Tschernobyl beschäftigte uns Westeuropäer noch Monate, nachdem Tausende sowjetische „Liquidatoren“ unter Einsatz ihres Lebens das Feuer im explodierten Reaktorblock 4 bereits längst gelöscht hatten. Doch die uns auferlegten Opfer waren kaum vergleichbar mit jenen der Einwohner der verstrahlten Stadt Prypjat, die Hals über Kopf Haus und Hof verlassen mussten. Wir mussten lediglich während längerer Zeit auf den Verzehr von Waldpilzen verzichten.
Abschließen möchte ich, liebes Tagebuch, mit einer optimistischen Bemerkung. Wir werden dieses Virus vergleichsweise schneller als so manch anderes Unheil besiegen. Ein wirksamer Impfstoff wird wohl in einem, zwei oder drei Jahren erhältlich sein.
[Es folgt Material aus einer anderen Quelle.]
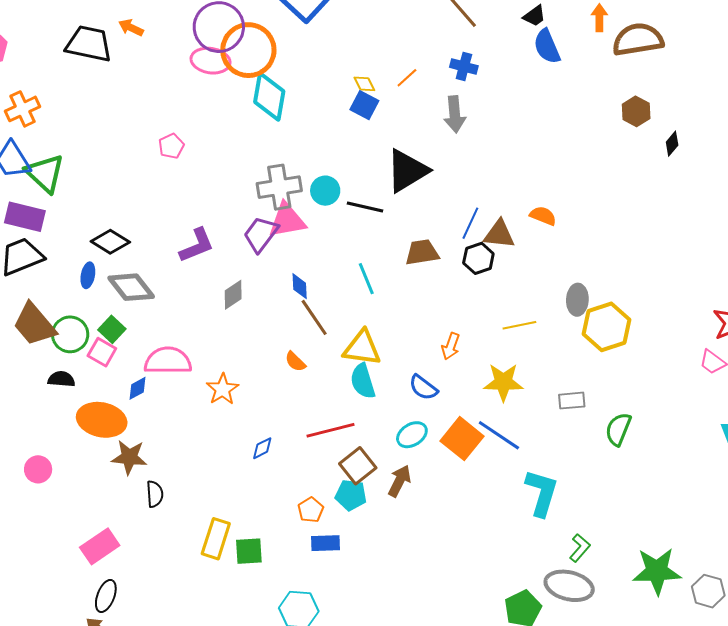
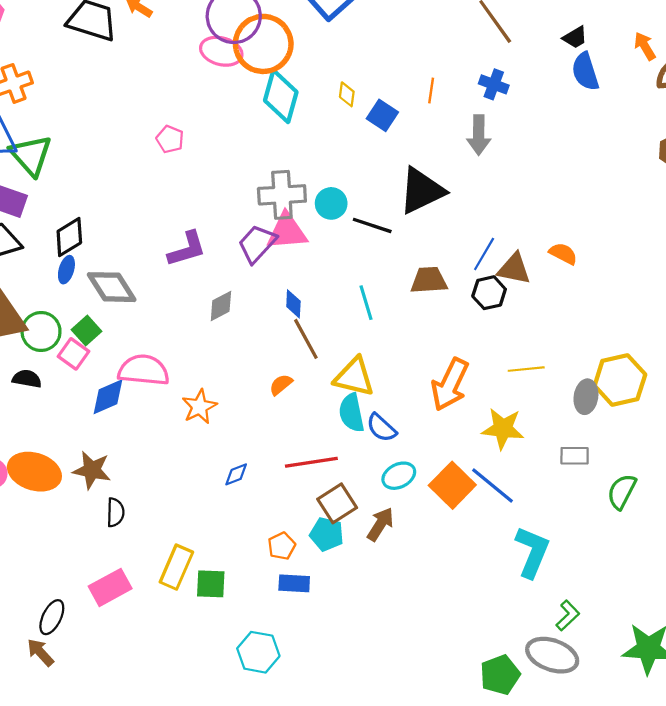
orange arrow: (599, 18) -> (645, 46), turned -36
orange line: (407, 78) -> (431, 90), turned -45
yellow diamond: (364, 84) -> (347, 94), moved, turned 30
pink pentagon: (171, 146) -> (170, 139), turned -30
black diamond: (110, 242) -> (69, 237), moved, turned -69
gray ellipse: (577, 300) -> (586, 397), moved
orange arrow: (451, 346) -> (450, 384), size x1.8
orange semicircle: (295, 362) -> (281, 385), turned 90
blue diamond: (138, 388) -> (108, 397), size x1.5
blue semicircle: (423, 388) -> (381, 428), moved
orange ellipse: (102, 420) -> (34, 472), moved
pink rectangle: (100, 546) -> (110, 587), moved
Seine Radioaktivität wird das Tschernobyl-Gebiet nicht so schnell los.
Das Tageblatt-Tagebuch
Das Leben ist, wie es ist. Corona hin oder her. Klar, die Situation ist ernst. Aber vielleicht sollte man versuchen, ein wenig Normalität in diesem Ausnahmezustand zu wahren. Deshalb veröffentlicht das Tageblatt seit dem 16. März (s)ein Corona-Tagebuch. Geschildert werden darin persönliche Einschätzungen, Enttäuschungen und Erwartungen verschiedener Journalisten.